Decisions Lumetry makes

Is the point abnormal?

Lumetry compares each evaluable point with the threshold band in force at that time. A breach becomes a violation containing the actual value, expected range, direction, severity, and confidence context.

Is the condition actionable?

Rules use violation counts and time windows to avoid opening an alert for every isolated spike. Recovery settings likewise require enough normal behavior before an alert closes, which reduces flapping.

Which alerts belong together?

When an alert opens, Lumetry correlates it with current incidents using service or CI context, severity, and time proximity. When topology context is unavailable, the metric identity provides the fallback grouping key.

Who should be notified?

Alert transitions are routed according to the rule's alerting profile or the configured default delivery policy. Delivery failures are retried so a temporary destination outage delays notification instead of silently discarding it.

Outputs

OutputWhat it meansOperational use
ViolationOne point breached its expected range.Forensics, tuning, and audit.
AlertA sustained or repeated condition requires attention.On-call ownership and recovery tracking.
IncidentRelated alerts represent one broader problem.Coordinated incident response.
TimelineLifecycle and correlation events in time order.Investigation and handoff.
Impact contextRelated service, CI, metrics, and alert counts.Prioritization and routing.
NotificationAn alert opened or closed.Downstream chat, webhook, or automation flow.
System alertCollection or platform-facing input health needs attention.Restore observability coverage.

Effects on the operations process

Without correlation, responders receive individual signals and must reconstruct the service impact manually.
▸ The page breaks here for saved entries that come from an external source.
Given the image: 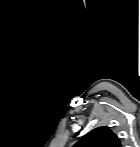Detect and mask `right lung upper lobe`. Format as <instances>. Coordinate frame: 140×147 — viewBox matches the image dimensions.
Instances as JSON below:
<instances>
[{"label": "right lung upper lobe", "mask_w": 140, "mask_h": 147, "mask_svg": "<svg viewBox=\"0 0 140 147\" xmlns=\"http://www.w3.org/2000/svg\"><path fill=\"white\" fill-rule=\"evenodd\" d=\"M76 147H121L119 138L108 128L99 127L85 136L76 144Z\"/></svg>", "instance_id": "obj_1"}]
</instances>
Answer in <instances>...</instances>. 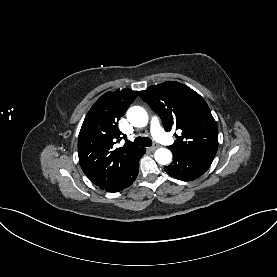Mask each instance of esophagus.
<instances>
[{"label":"esophagus","mask_w":277,"mask_h":277,"mask_svg":"<svg viewBox=\"0 0 277 277\" xmlns=\"http://www.w3.org/2000/svg\"><path fill=\"white\" fill-rule=\"evenodd\" d=\"M157 147H158V145H157V144H155V145H153V146L149 147V150H150V151H154V150H156V149H157Z\"/></svg>","instance_id":"1"}]
</instances>
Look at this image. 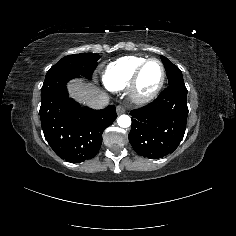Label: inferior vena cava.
I'll return each instance as SVG.
<instances>
[{
	"instance_id": "1",
	"label": "inferior vena cava",
	"mask_w": 236,
	"mask_h": 236,
	"mask_svg": "<svg viewBox=\"0 0 236 236\" xmlns=\"http://www.w3.org/2000/svg\"><path fill=\"white\" fill-rule=\"evenodd\" d=\"M109 95H102L98 97H93L86 102V106L93 109H100L106 106L109 103Z\"/></svg>"
}]
</instances>
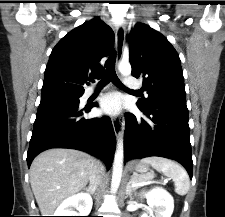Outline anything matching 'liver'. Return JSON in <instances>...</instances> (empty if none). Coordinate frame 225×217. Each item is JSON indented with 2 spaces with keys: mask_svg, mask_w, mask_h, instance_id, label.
<instances>
[{
  "mask_svg": "<svg viewBox=\"0 0 225 217\" xmlns=\"http://www.w3.org/2000/svg\"><path fill=\"white\" fill-rule=\"evenodd\" d=\"M95 160L87 153L54 148L40 153L30 167V183L42 216H52L59 204L81 191Z\"/></svg>",
  "mask_w": 225,
  "mask_h": 217,
  "instance_id": "obj_1",
  "label": "liver"
}]
</instances>
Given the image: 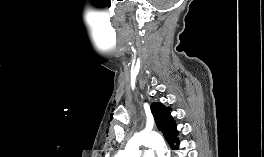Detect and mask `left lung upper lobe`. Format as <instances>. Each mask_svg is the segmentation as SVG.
<instances>
[{"label":"left lung upper lobe","instance_id":"left-lung-upper-lobe-1","mask_svg":"<svg viewBox=\"0 0 264 157\" xmlns=\"http://www.w3.org/2000/svg\"><path fill=\"white\" fill-rule=\"evenodd\" d=\"M170 108L165 107L161 103H153L151 105V112L154 116L158 129L163 133L164 138L172 147L174 143H178L175 122L170 116Z\"/></svg>","mask_w":264,"mask_h":157}]
</instances>
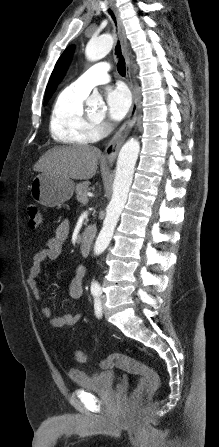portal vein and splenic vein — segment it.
Listing matches in <instances>:
<instances>
[{
  "label": "portal vein and splenic vein",
  "instance_id": "1",
  "mask_svg": "<svg viewBox=\"0 0 219 447\" xmlns=\"http://www.w3.org/2000/svg\"><path fill=\"white\" fill-rule=\"evenodd\" d=\"M88 202V198L87 197H85V198H83V200H82V203H87Z\"/></svg>",
  "mask_w": 219,
  "mask_h": 447
}]
</instances>
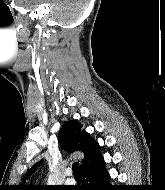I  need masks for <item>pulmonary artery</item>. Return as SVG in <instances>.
Returning a JSON list of instances; mask_svg holds the SVG:
<instances>
[{
    "mask_svg": "<svg viewBox=\"0 0 165 190\" xmlns=\"http://www.w3.org/2000/svg\"><path fill=\"white\" fill-rule=\"evenodd\" d=\"M66 175H67L66 183H67V184H72V183H74V179L71 177V175H72L71 170H67V171H66Z\"/></svg>",
    "mask_w": 165,
    "mask_h": 190,
    "instance_id": "1",
    "label": "pulmonary artery"
}]
</instances>
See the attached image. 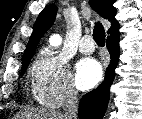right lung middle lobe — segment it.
<instances>
[{
    "mask_svg": "<svg viewBox=\"0 0 142 119\" xmlns=\"http://www.w3.org/2000/svg\"><path fill=\"white\" fill-rule=\"evenodd\" d=\"M30 62V60H28L27 62H25L24 64H22V68H21V75H23L28 67V63Z\"/></svg>",
    "mask_w": 142,
    "mask_h": 119,
    "instance_id": "1",
    "label": "right lung middle lobe"
}]
</instances>
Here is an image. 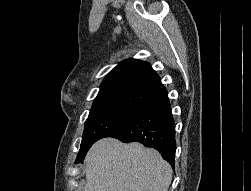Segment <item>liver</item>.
<instances>
[{
	"label": "liver",
	"instance_id": "6515ba94",
	"mask_svg": "<svg viewBox=\"0 0 251 191\" xmlns=\"http://www.w3.org/2000/svg\"><path fill=\"white\" fill-rule=\"evenodd\" d=\"M83 191H168L172 167L153 147L103 137L85 157Z\"/></svg>",
	"mask_w": 251,
	"mask_h": 191
}]
</instances>
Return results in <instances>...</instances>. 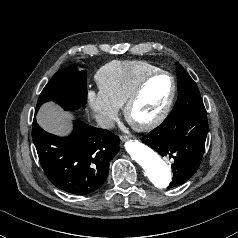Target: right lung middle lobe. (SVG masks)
<instances>
[{"instance_id":"dd1d6c3e","label":"right lung middle lobe","mask_w":238,"mask_h":238,"mask_svg":"<svg viewBox=\"0 0 238 238\" xmlns=\"http://www.w3.org/2000/svg\"><path fill=\"white\" fill-rule=\"evenodd\" d=\"M86 71H77L76 64L69 69H61L42 90L36 111L47 101H55L66 110H74L85 104L87 98Z\"/></svg>"}]
</instances>
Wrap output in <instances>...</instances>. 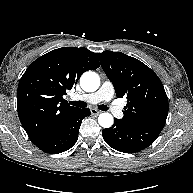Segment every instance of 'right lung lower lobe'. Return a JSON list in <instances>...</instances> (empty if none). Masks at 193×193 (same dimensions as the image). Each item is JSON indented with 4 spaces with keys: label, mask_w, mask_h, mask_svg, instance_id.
<instances>
[{
    "label": "right lung lower lobe",
    "mask_w": 193,
    "mask_h": 193,
    "mask_svg": "<svg viewBox=\"0 0 193 193\" xmlns=\"http://www.w3.org/2000/svg\"><path fill=\"white\" fill-rule=\"evenodd\" d=\"M90 115L88 108L79 109L77 113L65 121L48 138L36 144V146L50 154L64 152L76 143L78 139L79 128L83 118Z\"/></svg>",
    "instance_id": "1"
}]
</instances>
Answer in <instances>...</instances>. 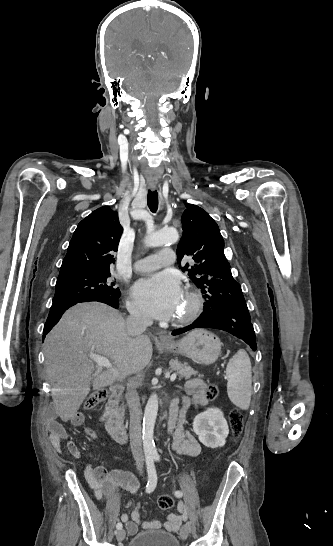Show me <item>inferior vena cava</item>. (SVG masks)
Segmentation results:
<instances>
[{
    "label": "inferior vena cava",
    "mask_w": 333,
    "mask_h": 546,
    "mask_svg": "<svg viewBox=\"0 0 333 546\" xmlns=\"http://www.w3.org/2000/svg\"><path fill=\"white\" fill-rule=\"evenodd\" d=\"M130 315L126 320L127 331L133 335L142 334L151 323L150 320L134 307L128 309ZM130 409V446L133 457L138 468L143 467V452L141 441V418L140 399L134 384L128 386L126 394Z\"/></svg>",
    "instance_id": "inferior-vena-cava-1"
}]
</instances>
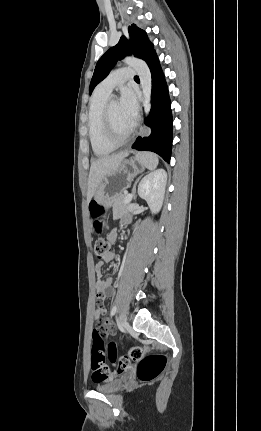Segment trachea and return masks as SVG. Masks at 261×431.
Here are the masks:
<instances>
[{
  "label": "trachea",
  "mask_w": 261,
  "mask_h": 431,
  "mask_svg": "<svg viewBox=\"0 0 261 431\" xmlns=\"http://www.w3.org/2000/svg\"><path fill=\"white\" fill-rule=\"evenodd\" d=\"M134 79H136V80H137V79H139V77H138V76H135V77H134Z\"/></svg>",
  "instance_id": "trachea-1"
}]
</instances>
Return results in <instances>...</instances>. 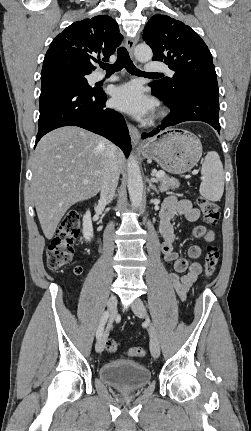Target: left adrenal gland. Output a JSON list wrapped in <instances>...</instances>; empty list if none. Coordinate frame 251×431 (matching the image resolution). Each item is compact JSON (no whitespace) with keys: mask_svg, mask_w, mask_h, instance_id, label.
Segmentation results:
<instances>
[{"mask_svg":"<svg viewBox=\"0 0 251 431\" xmlns=\"http://www.w3.org/2000/svg\"><path fill=\"white\" fill-rule=\"evenodd\" d=\"M148 190L152 189L154 190L156 193H158L159 191L157 190L156 186L151 182V180L148 179Z\"/></svg>","mask_w":251,"mask_h":431,"instance_id":"1","label":"left adrenal gland"}]
</instances>
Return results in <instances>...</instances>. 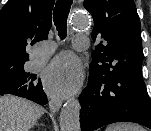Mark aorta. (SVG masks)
<instances>
[{
	"instance_id": "1",
	"label": "aorta",
	"mask_w": 151,
	"mask_h": 131,
	"mask_svg": "<svg viewBox=\"0 0 151 131\" xmlns=\"http://www.w3.org/2000/svg\"><path fill=\"white\" fill-rule=\"evenodd\" d=\"M72 26L84 29L88 26L89 20L85 15H75ZM59 123L61 131H80V104L75 98L68 99L60 112Z\"/></svg>"
}]
</instances>
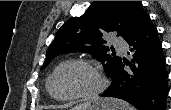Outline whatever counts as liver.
<instances>
[{
    "label": "liver",
    "mask_w": 171,
    "mask_h": 110,
    "mask_svg": "<svg viewBox=\"0 0 171 110\" xmlns=\"http://www.w3.org/2000/svg\"><path fill=\"white\" fill-rule=\"evenodd\" d=\"M115 102H116L115 100H107V99L101 100L102 105L104 107H106V108L115 105ZM81 106H88V105L85 104V105H81ZM118 107L122 108L123 107V102H120L118 104Z\"/></svg>",
    "instance_id": "6515ba94"
}]
</instances>
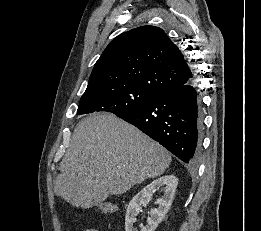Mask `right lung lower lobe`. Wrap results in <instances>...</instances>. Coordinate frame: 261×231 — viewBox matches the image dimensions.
<instances>
[{"label": "right lung lower lobe", "instance_id": "98d812e1", "mask_svg": "<svg viewBox=\"0 0 261 231\" xmlns=\"http://www.w3.org/2000/svg\"><path fill=\"white\" fill-rule=\"evenodd\" d=\"M118 117L139 128L183 162L197 163L203 117L201 97L193 79Z\"/></svg>", "mask_w": 261, "mask_h": 231}]
</instances>
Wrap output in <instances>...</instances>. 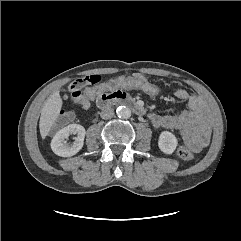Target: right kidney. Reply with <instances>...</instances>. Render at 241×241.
<instances>
[{
	"label": "right kidney",
	"mask_w": 241,
	"mask_h": 241,
	"mask_svg": "<svg viewBox=\"0 0 241 241\" xmlns=\"http://www.w3.org/2000/svg\"><path fill=\"white\" fill-rule=\"evenodd\" d=\"M70 134H77V137L72 144H67L66 139ZM84 138V127L79 124H70L55 134L51 141V149L58 156L70 157L83 147Z\"/></svg>",
	"instance_id": "1"
}]
</instances>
With Lumetry:

  1. transient points remain forensic violations rather than immediate pages;
  2. sustained conditions become alerts with explicit trigger reasons;
  3. related alerts join one incident instead of creating separate investigations;
  4. topology adds the affected service and CI;
  5. timelines and underlying evidence stay attached to the incident;
  6. lifecycle transitions can drive external automation.

Integration surfaces

GoalSurface
Push metric pointsPOST /v1/metrics
Register and operate customer-side collection/api/collectors and /v1/collectors/*
Register metric metadata/api/metric-definitions
Configure pull-based metric sources/api/metric-sources
Synchronize service/CI topologyPOST /v1/topology
Read alerts and incidents/api/alerts, /api/incidents
Deliver alert transitionsAlerting integrations and profiles

The public HTTP contracts remain the integration boundary regardless of how Lumetry is deployed.